Sony's Home has weathered its fair share of insults since launch. But putting arguments over the service's usefulness aside for a moment, lets today look at some numbers.
Speaking with GameDaily, Sony's Peter Dille has revealed a few user statistics for the service. Did you know, for example, that the average user spends 55 minutes in Home per session? Or that, since launch late last year, there have been four million "users" (which, in any online service where they don't specify "active users" usually means the total number of registered accounts) in Home? You most certainly do now.
So what do those numbers mean for Sony? Bad news first: they either mean there are a lot of PS3 owners who don't connect to the internet, or there are a lot of PS3 owners who simply don't care about Home. Probably a good mix of both, because for a free service pitched as such an important part of the PlayStation Network, four million is a pretty low figure.
And the good news? Well, for those amongst the 4 million who still regularly use the service, an average of 55 minutes per session is surprisingly high. That's a lot of time spent seeing Sony ads and, hopefully, building a Home "community", even if it's not breaking down how much of that time is spent loading spaces, playing games or simply wandering around and chatting/grinding.

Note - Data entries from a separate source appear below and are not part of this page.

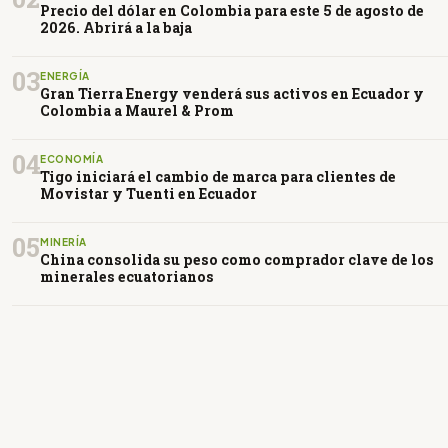
Precio del dólar en Colombia para este 5 de agosto de
2026. Abrirá a la baja
03
ENERGÍA
Gran Tierra Energy venderá sus activos en Ecuador y
Colombia a Maurel & Prom
04
ECONOMÍA
Tigo iniciará el cambio de marca para clientes de
Movistar y Tuenti en Ecuador
05
MINERÍA
China consolida su peso como comprador clave de los
minerales ecuatorianos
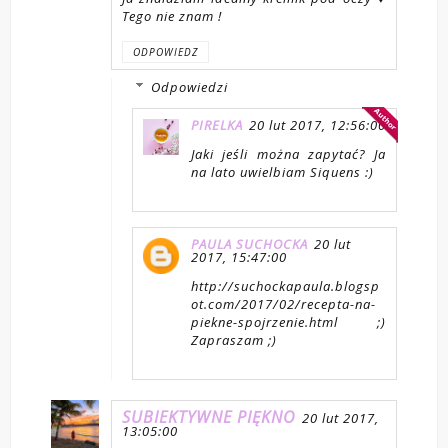
Tego nie znam !
ODPOWIEDZ
Odpowiedzi
PIRELKA
20 lut 2017, 12:56:00
Jaki jeśli można zapytać? Ja
na lato uwielbiam Siquens :)
PAULA SUCHOCKA
20 lut
2017, 15:47:00
http://suchockapaula.blogsp
ot.com/2017/02/recepta-na-
piekne-spojrzenie.html ;)
Zapraszam ;)
SUBIEKTYWNE PIĘKNO
20 lut 2017,
13:05:00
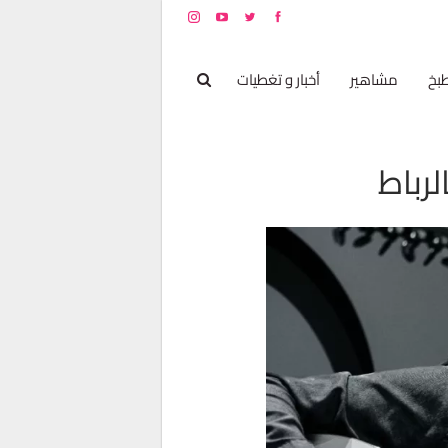
بخ
مشاهير
أخبار و تغطيات
لرباط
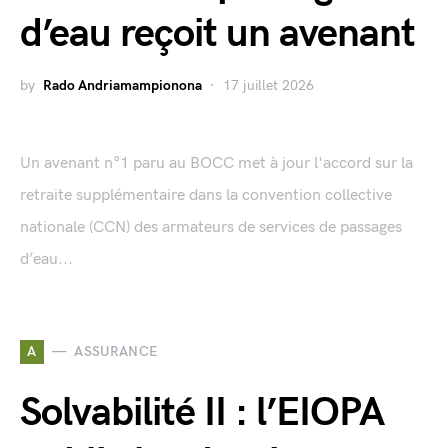
d’eau reçoit un avenant
by
Rado Andriamampionona
17 juillet 2026
Un avenant n°1 paru au BOCC met à jour l'accord sur la
retraite supplémentaire dans la convention collective
nationale (CCN) des armateurs de services de passages
d’eau...
A
ASSURANCE
Solvabilité II : l’EIOPA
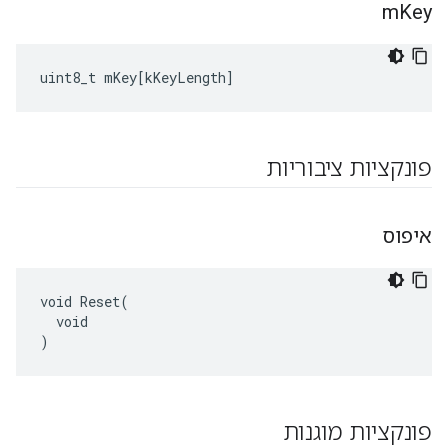
m
Key
uint8_t
mKey
[
kKeyLength
]
פונקציות ציבוריות
איפוס
void Reset(

  void

)
פונקציות מוגנות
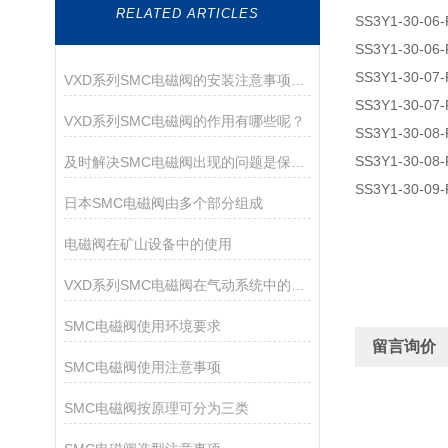
RELATED ARTICLES
SS3Y1-30-06-
SS3Y1-30-06-
SS3Y1-30-07-
VXD系列SMC电磁阀的安装注意事项有哪些？
SS3Y1-30-07-
VXD系列SMC电磁阀的作用有哪些呢？
SS3Y1-30-08-
SS3Y1-30-08-
及时解决SMC电磁阀出现的问题是保障运行持久的核心
SS3Y1-30-09-
日本SMC电磁阀由多个部分组成
电磁阀在矿山设备中的使用
VXD系列SMC电磁阀在气动系统中的作用
SMC电磁阀使用环境要求
留言询价
SMC电磁阀使用注意事项
SMC电磁阀按原理可分为三类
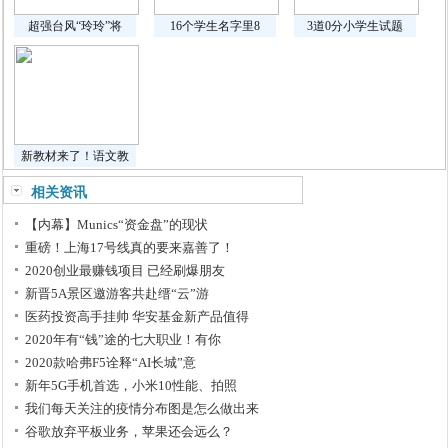
超强台风“玲玲”将
16个学生名字里8
3道0分小学生试题
新教材来了！语文教
相关资讯
【内幕】Munics“资金盘”的现状
重磅！上海17号线真的要来嘉善了！
2020创业最赚钱项目 已经刷爆朋友
新晋5A景区邀游客共赴缙“云”游
医药投资高手挂帅 华安基金新产品值得
2020年有“钱”途的七大职业！有你
2020款哈弗F5诠释“AI长城”意
新年5G手机首选，小米10性能、拍照
我们每天关注的疫情分布图是怎么做出来
谷歌放弃平板业务，苹果还会远么？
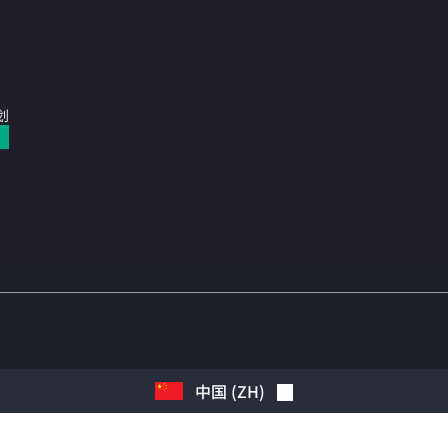
计划
中国
(
ZH
)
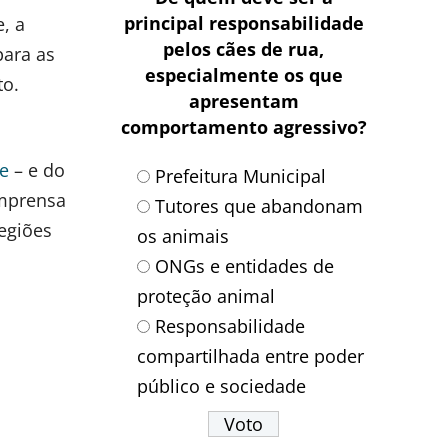
principal responsabilidade
, a
pelos cães de rua,
para as
especialmente os que
to.
apresentam
comportamento agressivo?
e
– e do
Prefeitura Municipal
imprensa
Tutores que abandonam
regiões
os animais
ONGs e entidades de
proteção animal
Responsabilidade
compartilhada entre poder
público e sociedade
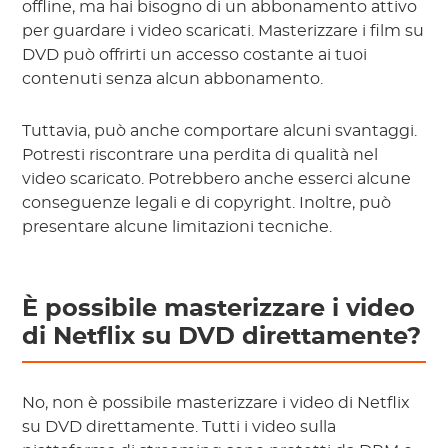
offline, ma hai bisogno di un abbonamento attivo
per guardare i video scaricati. Masterizzare i film su
DVD può offrirti un accesso costante ai tuoi
contenuti senza alcun abbonamento.
Tuttavia, può anche comportare alcuni svantaggi.
Potresti riscontrare una perdita di qualità nel
video scaricato. Potrebbero anche esserci alcune
conseguenze legali e di copyright. Inoltre, può
presentare alcune limitazioni tecniche.
È possibile masterizzare i video
di Netflix su DVD direttamente?
No, non è possibile masterizzare i video di Netflix
su DVD direttamente. Tutti i video sulla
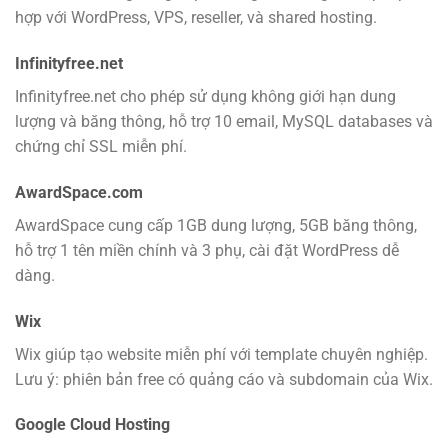
hợp với WordPress, VPS, reseller, và shared hosting.
Infinityfree.net
Infinityfree.net cho phép sử dụng không giới hạn dung
lượng và băng thông, hỗ trợ 10 email, MySQL databases và
chứng chỉ SSL miễn phí.
AwardSpace.com
AwardSpace cung cấp 1GB dung lượng, 5GB băng thông,
hỗ trợ 1 tên miền chính và 3 phụ, cài đặt WordPress dễ
dàng.
Wix
Wix giúp tạo website miễn phí với template chuyên nghiệp.
Lưu ý: phiên bản free có quảng cáo và subdomain của Wix.
Google Cloud Hosting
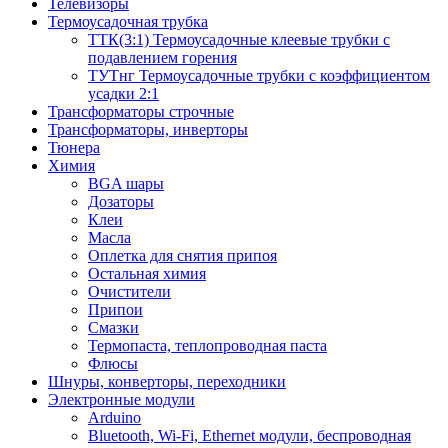
Телевизоры
Термоусадочная трубка
ТТК(3:1) Термоусадочные клеевые трубки с
подавлением горения
ТУТнг Термоусадочные трубки с коэффициентом
усадки 2:1
Трансформаторы строчные
Трансформаторы, инверторы
Тюнера
Химия
BGA шары
Дозаторы
Клеи
Масла
Оплетка для снятия припоя
Остальная химия
Очистители
Припои
Смазки
Термопаста, теплопроводная паста
Флюсы
Шнуры, конверторы, переходники
Электронные модули
Arduino
Bluetooth, Wi-Fi, Ethernet модули, беспроводная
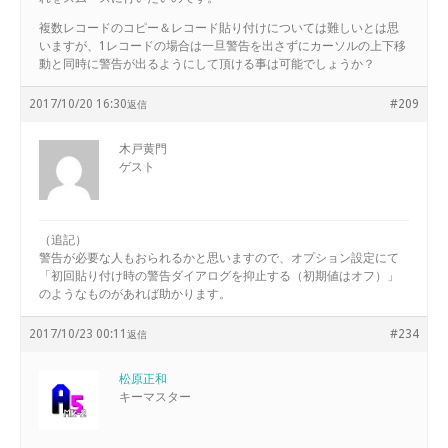
複数レコードのコピー＆レコード貼り付けについては難しいとは思
いますが、1レコードの場合は一旦警告を出さずにカーソルの上下移
動と同時に警告が出るようにして頂ける事は可能でしょうか？
2017/10/20 16:30
#209
返信
木戸黄門
ゲスト
（追記）
警告が必要な人もおられるかと思いますので、オプション設定にて
「初回貼り付け時の警告ダイアログを抑止する（初期値はオフ）」
のようなものがあれば助かります。
2017/10/23 00:11
#234
返信
松原正和
キーマスター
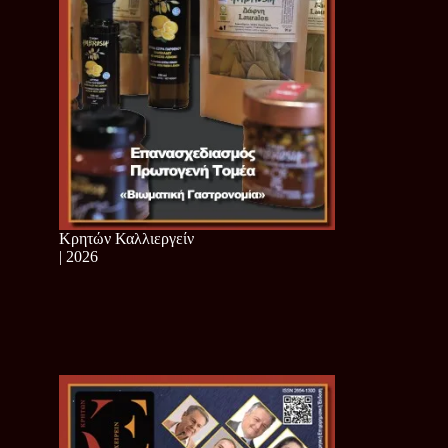
Κρητών Καλλιεργείν
| 2026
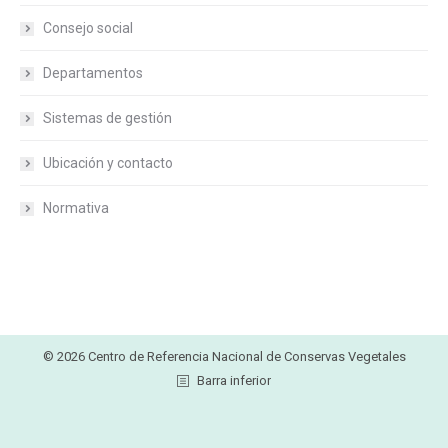
Consejo social
Departamentos
Sistemas de gestión
Ubicación y contacto
Normativa
© 2026 Centro de Referencia Nacional de Conservas Vegetales
Barra inferior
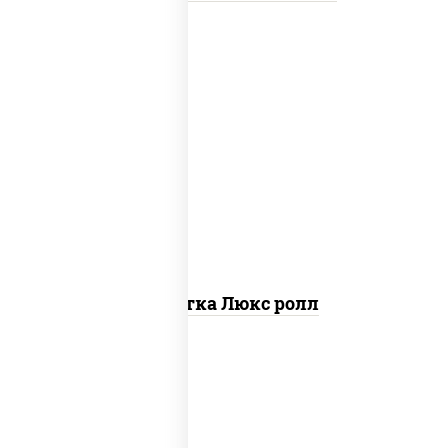
креветки, рис, нори, майонез, икра
"масаго", кляр, сухари панировочные,
кунжут
Креветка Люкс ролл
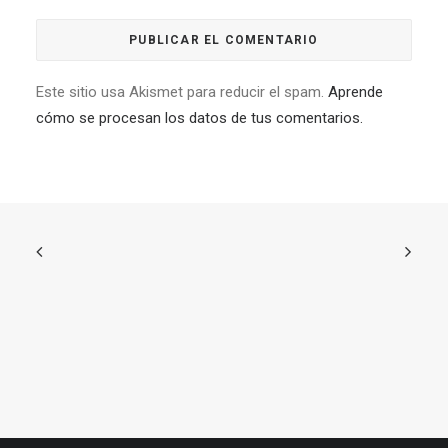
Este sitio usa Akismet para reducir el spam.
Aprende
cómo se procesan los datos de tus comentarios.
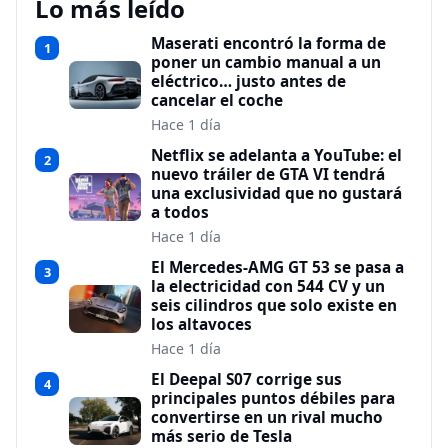
Lo más leído
Maserati encontró la forma de
1
poner un cambio manual a un
eléctrico… justo antes de
cancelar el coche
Hace 1 día
Netflix se adelanta a YouTube: el
2
nuevo tráiler de GTA VI tendrá
una exclusividad que no gustará
a todos
Hace 1 día
El Mercedes-AMG GT 53 se pasa a
3
la electricidad con 544 CV y un
seis cilindros que solo existe en
los altavoces
Hace 1 día
El Deepal S07 corrige sus
4
principales puntos débiles para
convertirse en un rival mucho
más serio de Tesla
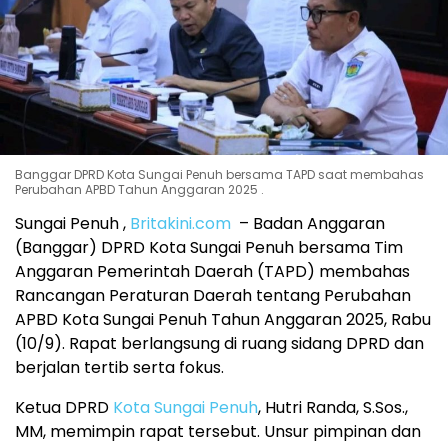
Banggar DPRD Kota Sungai Penuh bersama TAPD saat membahas
Perubahan APBD Tahun Anggaran 2025 .
Sungai Penuh ,
Britakini.com
– Badan Anggaran
(Banggar) DPRD Kota Sungai Penuh bersama Tim
Anggaran Pemerintah Daerah (TAPD) membahas
Rancangan Peraturan Daerah tentang Perubahan
APBD Kota Sungai Penuh Tahun Anggaran 2025, Rabu
(10/9). Rapat berlangsung di ruang sidang DPRD dan
berjalan tertib serta fokus.
Ketua DPRD
Kota Sungai Penuh
, Hutri Randa, S.Sos.,
MM, memimpin rapat tersebut. Unsur pimpinan dan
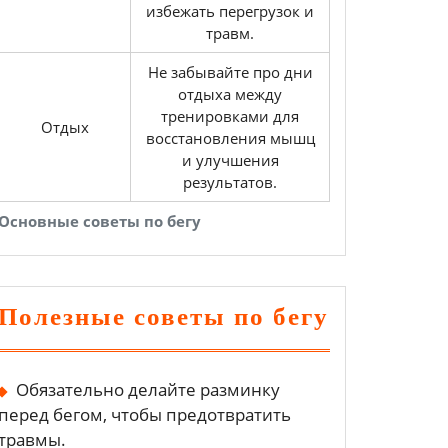
избежать перегрузок и
травм.
Не забывайте про дни
отдыха между
тренировками для
Отдых
восстановления мышц
и улучшения
результатов.
Основные советы по бегу
Полезные советы по бегу
Обязательно делайте разминку
перед бегом, чтобы предотвратить
травмы.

Interview: Peter Dille Says Publishers are 'Fired Up' for PlayStation [GameDaily]
UPDATE - Joey over at Virtual World news was kind of enough to let us know that Peter Dille's numbers are old. According to Jack Buser, SCEA's Director of PlayStation Home (who, really, should know), there are five million users, not four. A healthier figure! He also discloses that of that five, 2.2 million are from the US & Canada, suggesting the service is doing a little better in Europe and Japan than it is in North America.
He also confirms that five million is the number of people who have registered an account in Home, not the number of active users, a figure Sony is yet to disclose.